Her proficiency in music was of the first excellence, executing the most difficult passages of the most eminent authors with the utmost facility at sight; and the refined taste with which she performed the favourite compositions of Handel, Scarlatti, and other authors of the ancient music, never failed to rivet the attention of her auditors.

Her skill in drawing and etching was equal if not superior, to her knowledge of music, copying from nature only with fidelity and precision, both in landscape and natural history; her knowledge of botany, acquired from the instructions of her husband, enabled her to illustrate his treatises on various new species of plants from New Holland, &c. published in the 7th, 8th, 9th, 10th, and 11th volumes of the Transactions of the Linnean Society, as well as his work on the unpublished plants of Guiana in fifty folio plates; in all of which, the magnified parts of fructification, so difficult to be developed from dried specimens, are drawn with the utmost precision and accuracy, by which she obtained a perfect knowledge of the admirable and wonderful formation of flowers and of the physiology of vegetation.

Her labours in the science of botany were duly appreciated on the continent, by her name being given, (in compliment to the excellence of her drawings,) to a species of the Genus Nymphaea or Water Lilly, by Dr.
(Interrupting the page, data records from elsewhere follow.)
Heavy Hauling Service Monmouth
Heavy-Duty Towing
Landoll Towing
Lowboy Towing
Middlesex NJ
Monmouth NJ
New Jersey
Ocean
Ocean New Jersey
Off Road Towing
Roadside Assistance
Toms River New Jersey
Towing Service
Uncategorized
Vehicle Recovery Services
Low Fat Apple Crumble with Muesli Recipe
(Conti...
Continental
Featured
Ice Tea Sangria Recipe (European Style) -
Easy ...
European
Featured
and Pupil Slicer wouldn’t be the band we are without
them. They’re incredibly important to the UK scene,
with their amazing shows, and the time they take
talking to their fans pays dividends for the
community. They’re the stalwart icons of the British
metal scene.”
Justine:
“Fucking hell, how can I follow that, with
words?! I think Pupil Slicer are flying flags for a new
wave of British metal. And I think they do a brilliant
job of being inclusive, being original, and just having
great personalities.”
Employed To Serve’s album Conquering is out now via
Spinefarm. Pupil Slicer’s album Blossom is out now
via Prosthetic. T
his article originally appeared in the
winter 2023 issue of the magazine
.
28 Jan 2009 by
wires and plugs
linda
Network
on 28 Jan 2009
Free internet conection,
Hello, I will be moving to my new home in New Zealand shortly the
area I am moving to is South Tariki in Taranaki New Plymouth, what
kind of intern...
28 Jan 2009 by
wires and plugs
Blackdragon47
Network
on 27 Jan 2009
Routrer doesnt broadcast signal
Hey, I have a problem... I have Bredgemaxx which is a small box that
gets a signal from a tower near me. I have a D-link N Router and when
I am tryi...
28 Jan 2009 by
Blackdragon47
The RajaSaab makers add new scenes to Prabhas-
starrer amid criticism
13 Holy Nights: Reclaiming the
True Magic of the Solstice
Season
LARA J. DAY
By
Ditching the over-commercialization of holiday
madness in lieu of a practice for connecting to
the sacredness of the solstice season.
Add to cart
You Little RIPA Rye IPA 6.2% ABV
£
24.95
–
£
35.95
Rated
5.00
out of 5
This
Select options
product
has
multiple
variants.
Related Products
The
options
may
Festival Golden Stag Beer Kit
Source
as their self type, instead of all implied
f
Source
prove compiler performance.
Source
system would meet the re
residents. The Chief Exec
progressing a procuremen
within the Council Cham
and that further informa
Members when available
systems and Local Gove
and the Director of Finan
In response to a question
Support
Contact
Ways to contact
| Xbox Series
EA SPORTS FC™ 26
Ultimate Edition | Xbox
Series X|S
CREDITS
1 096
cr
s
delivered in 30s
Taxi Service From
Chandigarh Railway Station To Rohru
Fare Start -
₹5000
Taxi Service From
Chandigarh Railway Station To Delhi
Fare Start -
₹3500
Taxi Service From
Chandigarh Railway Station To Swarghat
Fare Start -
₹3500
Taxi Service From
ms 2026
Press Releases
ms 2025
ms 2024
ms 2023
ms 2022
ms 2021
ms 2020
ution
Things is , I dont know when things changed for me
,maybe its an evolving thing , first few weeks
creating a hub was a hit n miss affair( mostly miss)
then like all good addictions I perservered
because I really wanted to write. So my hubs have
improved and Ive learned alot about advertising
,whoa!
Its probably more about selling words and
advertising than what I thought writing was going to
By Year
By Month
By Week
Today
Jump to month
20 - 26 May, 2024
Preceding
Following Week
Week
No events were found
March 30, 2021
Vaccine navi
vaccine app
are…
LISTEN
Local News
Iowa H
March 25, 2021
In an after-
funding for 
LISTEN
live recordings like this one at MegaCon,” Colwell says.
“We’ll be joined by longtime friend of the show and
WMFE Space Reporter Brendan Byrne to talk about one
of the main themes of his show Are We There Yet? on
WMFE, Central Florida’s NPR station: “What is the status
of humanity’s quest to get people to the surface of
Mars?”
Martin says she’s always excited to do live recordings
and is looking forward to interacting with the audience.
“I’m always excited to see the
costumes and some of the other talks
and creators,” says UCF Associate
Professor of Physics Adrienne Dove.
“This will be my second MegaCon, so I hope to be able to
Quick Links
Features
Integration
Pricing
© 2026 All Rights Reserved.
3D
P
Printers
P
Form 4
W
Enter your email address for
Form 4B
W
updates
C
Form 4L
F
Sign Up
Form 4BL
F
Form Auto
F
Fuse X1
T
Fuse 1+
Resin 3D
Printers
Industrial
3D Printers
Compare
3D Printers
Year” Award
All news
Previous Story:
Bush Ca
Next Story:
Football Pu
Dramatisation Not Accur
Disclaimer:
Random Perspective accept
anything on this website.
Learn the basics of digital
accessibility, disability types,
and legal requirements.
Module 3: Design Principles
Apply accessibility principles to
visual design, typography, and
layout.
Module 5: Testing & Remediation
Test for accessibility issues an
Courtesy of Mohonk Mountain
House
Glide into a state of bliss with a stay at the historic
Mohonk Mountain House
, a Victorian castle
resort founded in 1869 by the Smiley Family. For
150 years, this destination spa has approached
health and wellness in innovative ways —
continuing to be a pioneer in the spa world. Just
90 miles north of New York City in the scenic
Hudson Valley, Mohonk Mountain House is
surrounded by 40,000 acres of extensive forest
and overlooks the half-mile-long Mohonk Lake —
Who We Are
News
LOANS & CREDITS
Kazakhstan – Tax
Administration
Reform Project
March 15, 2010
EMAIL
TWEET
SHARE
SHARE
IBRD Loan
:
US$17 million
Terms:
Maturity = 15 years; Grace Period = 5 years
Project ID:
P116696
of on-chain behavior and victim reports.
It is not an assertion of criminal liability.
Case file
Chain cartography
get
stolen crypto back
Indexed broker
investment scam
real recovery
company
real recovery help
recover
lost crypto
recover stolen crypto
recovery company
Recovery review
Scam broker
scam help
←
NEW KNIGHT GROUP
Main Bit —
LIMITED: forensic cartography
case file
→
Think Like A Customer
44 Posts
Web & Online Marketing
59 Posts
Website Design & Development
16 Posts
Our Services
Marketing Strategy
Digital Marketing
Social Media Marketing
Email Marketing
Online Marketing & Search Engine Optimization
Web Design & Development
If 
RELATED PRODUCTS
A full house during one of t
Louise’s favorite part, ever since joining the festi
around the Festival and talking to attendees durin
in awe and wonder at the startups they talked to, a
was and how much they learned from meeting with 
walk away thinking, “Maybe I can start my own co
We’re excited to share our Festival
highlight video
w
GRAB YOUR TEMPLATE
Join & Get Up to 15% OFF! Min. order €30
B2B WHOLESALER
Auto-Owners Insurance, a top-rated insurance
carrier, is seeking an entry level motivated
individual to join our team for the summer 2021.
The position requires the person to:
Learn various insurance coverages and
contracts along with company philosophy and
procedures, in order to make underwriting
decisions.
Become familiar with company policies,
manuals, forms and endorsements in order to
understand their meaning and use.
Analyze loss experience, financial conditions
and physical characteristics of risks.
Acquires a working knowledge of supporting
G. F. W. Meyer, of Gottingen, in his elegant work on the new plants of Essequiboe, wherein he has justly distinguished her abilities by classing her with those celebrated botanists, Mrs. Elizabeth Blackwell, Misses Lawrance and Hutchins, and Mrs. Dawson Turner and her two daughters Maria and Elizabeth, who have embellished the various botanical works of their relatives with their drawings...

She also illustrated with her drawings, both her husband's and eldest son's communications to the Society of Antiquaries in the Archaeologia, vol. 17, as well as in the 5th vol. of the Vetusta Monumenta, on the antiquities discovered in tracing the foundations of the entire buildings of the Abbey Church of Evesham...

She died in 1836 after a painful illness lasting five weeks and was buried in the Rudge family vault in St Lawrence's church in Evesham. On the day of her funeral the local public houses closed as a sign of respect. On his death her husband was buried with her.